• _DATA EXTRACT_
********

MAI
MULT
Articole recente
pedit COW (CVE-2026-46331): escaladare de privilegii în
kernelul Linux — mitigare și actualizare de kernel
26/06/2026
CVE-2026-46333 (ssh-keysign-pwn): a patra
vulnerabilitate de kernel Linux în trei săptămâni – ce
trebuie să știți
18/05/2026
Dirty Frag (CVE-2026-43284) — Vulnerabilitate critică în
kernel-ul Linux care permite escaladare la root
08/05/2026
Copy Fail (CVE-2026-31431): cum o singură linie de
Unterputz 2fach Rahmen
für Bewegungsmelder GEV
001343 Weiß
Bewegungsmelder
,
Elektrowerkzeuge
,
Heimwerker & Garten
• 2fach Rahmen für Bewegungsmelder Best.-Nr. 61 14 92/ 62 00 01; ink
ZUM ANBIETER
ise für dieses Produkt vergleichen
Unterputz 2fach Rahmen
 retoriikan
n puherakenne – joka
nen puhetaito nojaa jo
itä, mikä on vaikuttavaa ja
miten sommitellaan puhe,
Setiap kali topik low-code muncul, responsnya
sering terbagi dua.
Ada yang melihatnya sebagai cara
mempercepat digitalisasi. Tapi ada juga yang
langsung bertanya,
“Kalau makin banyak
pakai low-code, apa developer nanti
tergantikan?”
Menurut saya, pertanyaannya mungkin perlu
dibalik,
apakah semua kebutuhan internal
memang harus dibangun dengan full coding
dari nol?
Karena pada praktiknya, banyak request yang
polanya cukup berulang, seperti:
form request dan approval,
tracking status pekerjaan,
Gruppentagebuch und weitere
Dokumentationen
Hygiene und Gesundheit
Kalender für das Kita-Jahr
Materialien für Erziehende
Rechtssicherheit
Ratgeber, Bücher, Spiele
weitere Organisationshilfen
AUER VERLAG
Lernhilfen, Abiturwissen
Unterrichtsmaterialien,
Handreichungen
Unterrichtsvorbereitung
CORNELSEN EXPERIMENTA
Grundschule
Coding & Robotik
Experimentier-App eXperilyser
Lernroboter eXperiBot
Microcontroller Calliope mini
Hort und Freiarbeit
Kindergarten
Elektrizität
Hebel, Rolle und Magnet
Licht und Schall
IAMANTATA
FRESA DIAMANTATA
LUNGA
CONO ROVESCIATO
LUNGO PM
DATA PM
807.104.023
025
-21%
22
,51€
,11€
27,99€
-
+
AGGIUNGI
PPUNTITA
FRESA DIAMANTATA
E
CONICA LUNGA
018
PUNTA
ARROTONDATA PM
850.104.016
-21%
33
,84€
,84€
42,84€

********

• _DESCRIPTION OF THE TASK_
For this exercise, copy each line from the listing above that has the word "weitere".

• _RESULT OF THIS EXERCISE_
Gruppentagebuch und weitere
weitere Organisationshilfen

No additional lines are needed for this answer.